Team-based projects: Recognize AI-assisted contributions in team settings, but also implement peer reviews and individual reflections to surface how each member contributed to the final result. The study’s observation that TP scores rose post-f22 in the presence of AI assistance hints at the upside of AI-enabled collaboration when coupled with thoughtful assessment.
Instructor tooling: Use analytics dashboards that track not just final scores but also submission patterns, edit distances, and the trajectory of progress between submissions. Such metrics offer early signals about shifts in learning pathways.
For readers seeking a direct link to the academic groundwork behind these ideas, see the original paper: Changes in Coding Behavior and Performance Since the Introduction of LLMs.
Aligning Metrics with AI-Augmented Work
- Rethink “progress”: If students are making more edits and longer code changes, you should interpret progress through a lens that values strategic refinement, not just incremental numeric gains.
Quality vs quantity: The data suggest more content changes don’t always translate into better learning outcomes. Emphasize the quality of design decisions and the learner’s ability to justify their choices.
Calibrate expectations: Acknowledge that some performance metrics (like high Task Scores on a fixed task) may not fully capture learning depth in an AI-enabled landscape. Use a mix of tasks, portfolio work, and design critiques to paint a fuller picture.
Key Takeaways
- AI-enabled coding tools have a measurable impact on student behavior: more frequent submissions, larger edits, and longer code changes after AI tools become common.
- These behavioral shifts do not guarantee better learning outcomes; in some cases, there are signs of learning gaps or reduced incremental learning, even as performance on some metrics remains high.

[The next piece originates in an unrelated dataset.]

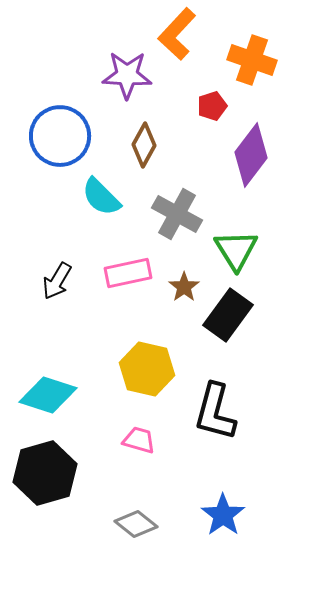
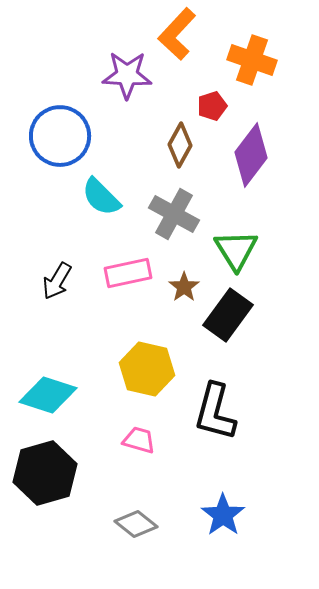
brown diamond: moved 36 px right
gray cross: moved 3 px left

- The relationship between individual and team performance evolves in the AI era. AI-assisted work can raise team scores while masking individual contributions, underscoring the need for transparent assessment practices.
- The centaur model—humans collaborating with AI—offers a strong framework for rethinking programming mastery. The goal shifts from “write code solo” to “design, guide, and critique AI-assisted code effectively.”
- For educators and developers, the key is to align curricula, assessments, and QA practices with AI-enabled workflows. This means teaching AI literacy, emphasizing higher-order design skills, and designing metrics that capture genuine understanding in an AI-augmented world.
If you’re curious to explore the original data and nuanced findings, the study remains a valuable resource for shaping how we teach, assess, and practice software engineering in an age of intelligent assistants: Changes in Coding Behavior and Performance Since the Introduction of LLMs.
Sources & Further Reading
- Original Research Paper: Changes in Coding Behavior and Performance Since the Introduction of LLMs
- Authors: Yufan Zhang, Jaromir Savelka, Seth Copen Goldstein, Michael Conway
Notes: The study analyzes 2,066 submissions from 721 enrollments (718 unique students) in a CMU graduate cloud computing course from Fall 2020 to Spring 2025, focusing on a fixed PageRank task to compare pre- and post-LLM eras. Key takeaways include a rise in total and average edit distances, more submissions, stable Task Scores, slight IP Score decreases, and a post-ChatGPT uplift in TP Scores, with nuanced correlations between editing behavior and learning outcomes. The authors discuss the centaur model as a guiding lens for future education and AI integration in software development.